Saved data entries
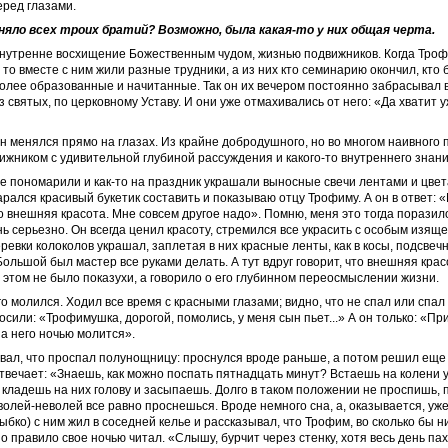
еред глазами.
яло всех троих братий? Возможно, была какая-то у них общая черта.
внутренне восхищение Божественным чудом, жизнью подвижников. Когда Тро
 то вместе с ним жили разные трудники, а из них кто семинарию окончил, кто 
олее образованные и начитанные. Так он их вечером постоянно забрасывал 
з святых, по церковному Уставу. И они уже отмахивались от него: «Да хватит у
он менялся прямо на глазах. Из крайне добродушного, но во многом наивного 
ижником с удивительной глубиной рассуждения и какого-то внутреннего знан
е пономарили и как-то на праздник украшали выносные свечи лентами и цвета
арался красивый букетик составить и показываю отцу Трофиму. А он в ответ: 
о внешняя красота. Мне совсем другое надо». Помню, меня это тогда поразило
нь серьезно. Он всегда ценил красоту, стремился все украсить с особым изящ
ревки колоколов украшал, заплетая в них красные ленты, как в косы, подсвеч
Большой был мастер все руками делать. А тут вдруг говорит, что внешняя крас
в этом не было показухи, а говорило о его глубинном переосмыслении жизни.
о молился. Ходил все время с красными глазами; видно, что не спал или спал
осили: «Трофимушка, дорогой, помолись, у меня сын пьет...» А он только: «Пр
 за него ночью молится».
овал, что проспал полунощницу: проснулся вроде раньше, а потом решил еще
отвечает: «Знаешь, как можно поспать пятнадцать минут? Встаешь на колени у
кладешь на них голову и засыпаешь. Долго в таком положении не проспишь, п
 волей-неволей все равно проснешься. Вроде немного сна, а, оказывается, уж
ыбко) с ним жил в соседней келье и рассказывал, что Трофим, во сколько бы н
но правило свое ночью читал. «Слышу, бурчит через стенку, хотя весь день па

** Task requirements **
In the copy, include every record exactly and no pictures at all.

** Output of the task **
еред глазами.
яло всех троих братий? Возможно, была какая-то у них общая черта.
внутренне восхищение Божественным чудом, жизнью подвижников. Когда Тро
 то вместе с ним жили разные трудники, а из них кто семинарию окончил, кто 
олее образованные и начитанные. Так он их вечером постоянно забрасывал 
з святых, по церковному Уставу. И они уже отмахивались от него: «Да хватит у
он менялся прямо на глазах. Из крайне добродушного, но во многом наивного 
ижником с удивительной глубиной рассуждения и какого-то внутреннего знан
е пономарили и как-то на праздник украшали выносные свечи лентами и цвета
арался красивый букетик составить и показываю отцу Трофиму. А он в ответ: 
о внешняя красота. Мне совсем другое надо». Помню, меня это тогда поразило
нь серьезно. Он всегда ценил красоту, стремился все украсить с особым изящ
ревки колоколов украшал, заплетая в них красные ленты, как в косы, подсвеч
Большой был мастер все руками делать. А тут вдруг говорит, что внешняя крас
в этом не было показухи, а говорило о его глубинном переосмыслении жизни.
о молился. Ходил все время с красными глазами; видно, что не спал или спал
осили: «Трофимушка, дорогой, помолись, у меня сын пьет...» А он только: «Пр
 за него ночью молится».
овал, что проспал полунощницу: проснулся вроде раньше, а потом решил еще
отвечает: «Знаешь, как можно поспать пятнадцать минут? Встаешь на колени у
кладешь на них голову и засыпаешь. Долго в таком положении не проспишь, п
 волей-неволей все равно проснешься. Вроде немного сна, а, оказывается, уж
ыбко) с ним жил в соседней келье и рассказывал, что Трофим, во сколько бы н
но правило свое ночью читал. «Слышу, бурчит через стенку, хотя весь день па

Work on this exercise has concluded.